As with the Passat GTE, you can jump in the Arteon eHybrid and drive off without giving it much thought at all. Provided the battery has enough charge, it always starts and moves off silently, motivated by electrons alone.
To get the best out of it, though, it pays to get familiar with the driving modes, of which there are plenty. Along with the Eco, Comfort, Normal and Sport found in all Arteons fitted with adaptive dampers, there are an extra three for the eHybrid: E-mode for electric-only running, Hybrid for a combination of engine and motor and GTE for maximum performance.
Step-off and urban acceleration are reasonably strong in E-mode. And there’s next to no mechanical drag, other than when gentle regenerative braking kicks in as you go downhill.
But it doesn’t take much to trigger Hybrid mode. At a sharp stab of the throttle or a prod of the touchscreen, the engine fires up smoothly. The combining of the two power sources is quite impressive, although the process isn’t exactly seamless.
So configured, torque increases from 243lb ft to 295lb ft, making the car significantly livelier. The combined efforts of the engine and motor endow it with relaxed part-throttle cruising qualities and brisk acceleration when you push hard. And the engine is well isolated, adding to the feeling of heightened refinement delivered by the motor.

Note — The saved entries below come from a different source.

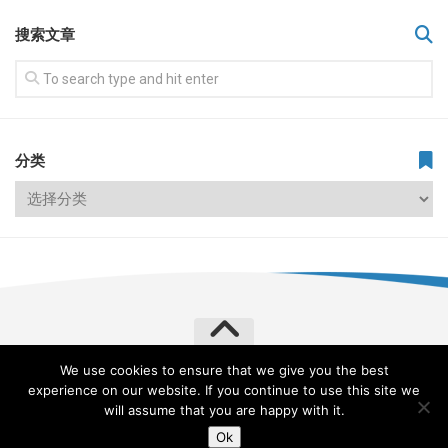
搜索文章
分类
We use cookies to ensure that we give you the best
飞常旅客 VERYLVKE © 2026. All Rights Reserved.
experience on our website. If you continue to use this site we
Powered by
WordPress
. Theme by
Alx
.
will assume that you are happy with it.
Ok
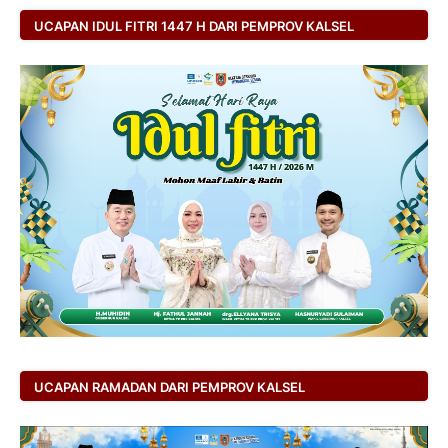
UCAPAN IDUL FITRI 1447 H DARI PEMPROV KALSEL
UCAPAN RAMADAN DARI PEMPROV KALSEL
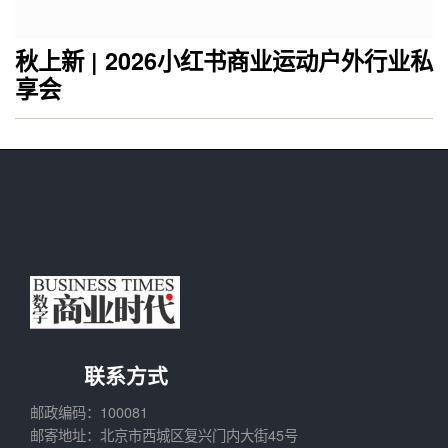
秋上新 | 2026小红书商业运动户外行业私
享会
联系方式
邮政编码：100081
邮寄地址：北京市西城区复兴门内大街45号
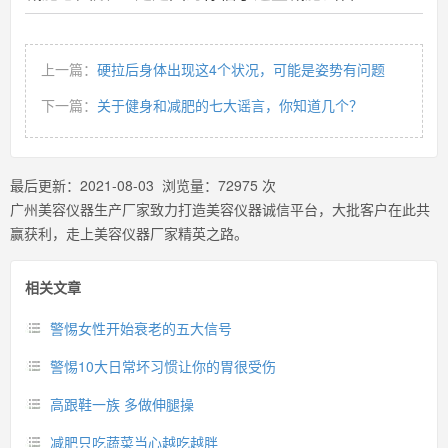
上一篇：
硬拉后身体出现这4个状况，可能是姿势有问题
下一篇：
关于健身和减肥的七大谣言，你知道几个？
最后更新：
2021-08-03
浏览量：
72975
次
广州美容仪器生产厂家致力打造美容仪器诚信平台，大批客户在此共
赢获利，走上美容仪器厂家精英之路。
相关文章
警惕女性开始衰老的五大信号
警惕10大日常坏习惯让你的胃很受伤
高跟鞋一族 多做伸腿操
减肥只吃蔬菜当心越吃越胖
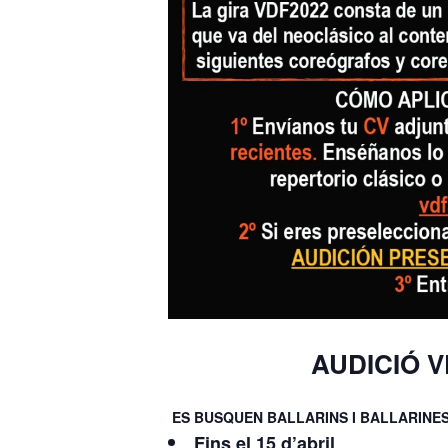
AUDICIÓ 
ES BUSQUEN BALLARINS I BALLARINES
Fins el 15 d’abril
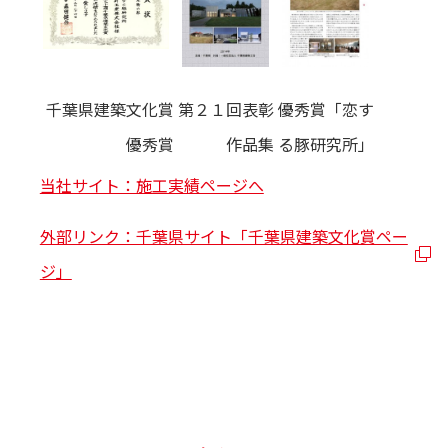
千葉県建築文化賞
第２１回表彰
優秀賞「恋す
優秀賞
作品集
る豚研究所」
当社サイト：施工実績ページへ
外部リンク：千葉県サイト「千葉県建築文化賞ペー
ジ」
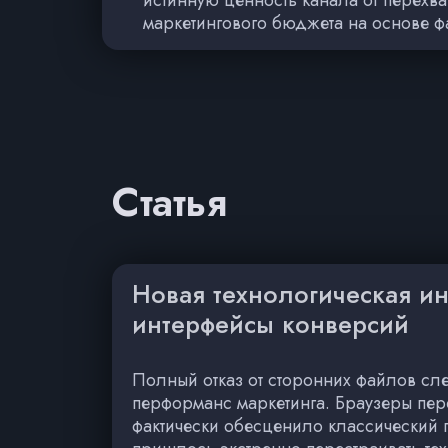
маркетингового бюджета на основе фа
Статья
Новая технологическая и
интерфейсы конверсий
Полный отказ от сторонних файлов сл
перформанс маркетинга. Браузеры пер
фактически обесценило классический 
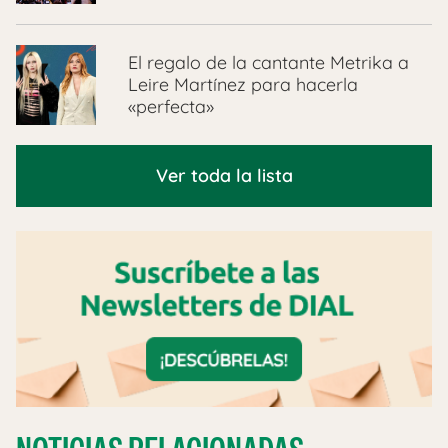
El regalo de la cantante Metrika a
Leire Martínez para hacerla
«perfecta»
Ver toda la lista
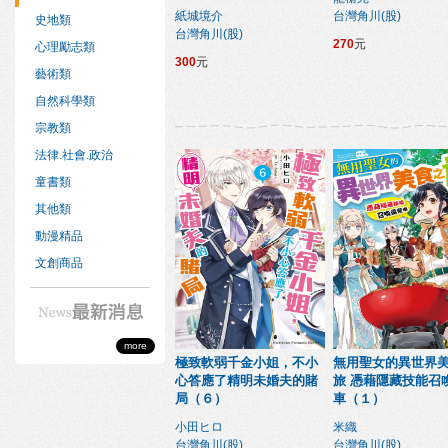
紙城境介
台灣角川(股)
史地類
台灣角川(股)
270
元
心理勵志類
300
元
藝術類
自然科學類
宗教類
法律.社會.政治
童書類
其他類
動漫精品
文創商品
more
極致軟弱千金小姐，不小
無用聖女的異世界
心答應了精明未婚夫的賭
旅 憑藉隱藏技能召
局（６）
車（１）
小田ヒロ
米織
台灣角川(股)
台灣角川(股)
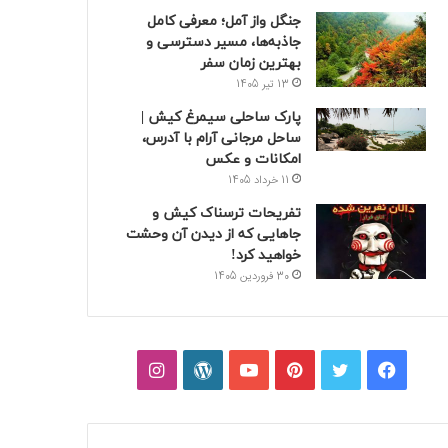
جنگل واز آمل؛ معرفی کامل
جاذبه‌ها، مسیر دسترسی و
بهترین زمان سفر
13 تیر 1405
پارک ساحلی سیمرغ کیش |
ساحل مرجانی آرام با آدرس،
امکانات و عکس
11 خرداد 1405
تفریحات ترسناک کیش و
جاهایی که از دیدن آن وحشت
خواهید کرد!
30 فروردین 1405
فیسبوک
توییتر
پینتریست
یوتیوب
وردپرس
اینستاگرام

GTE mode doesn’t increase power or torque or make the Arteon feel any quicker than it does in Hybrid mode, but it does prevent the engine from switching off and the gearbox from decoupling, giving it strong response, if not a more determined feel.
Although it’s much heavier than regular Arteon models, at 1734kg, the eHybrid is entertaining to drive. Its variable-ratio steering is light but extremely accurate and gives good response when you turn it off-centre, making it easy to manoeuvre in town. It must be said that it doesn’t give a great deal of feel or feedback, though.
The steering stays light on faster country roads but becomes keener, while tautening the dampers ensures the body is well controlled, with lean building progressively in cornering.
This is quite a surefooted car, with grippy, dependable handling and good traction when hustled along using both petrol and electric power.
The optional 19in alloys and low-profile tyres do the ride no favours, making it fidgety at lower speeds and letting bumps make themselves felt. It settles down significantly at speed, however, becoming much comfier.
Inside, the updated Arteon gets a new leather wheel with capacitive controls, plusher materials, digital air-con controls and Volkswagen’s latest digital dials and infotainment.It’s at fine driving environment with excellent ergonomics and fittingly high levels of perceived quality.
One key advantage the estate holds over the fastback is its flatter, longer roofline, which adds 11mm of head room up front and 48mm in the rear. Another is a bigger boot, but the extra 110 litres are lost to the battery in the eHybrid. At least you can still get 1497 litres by folding the rear bench.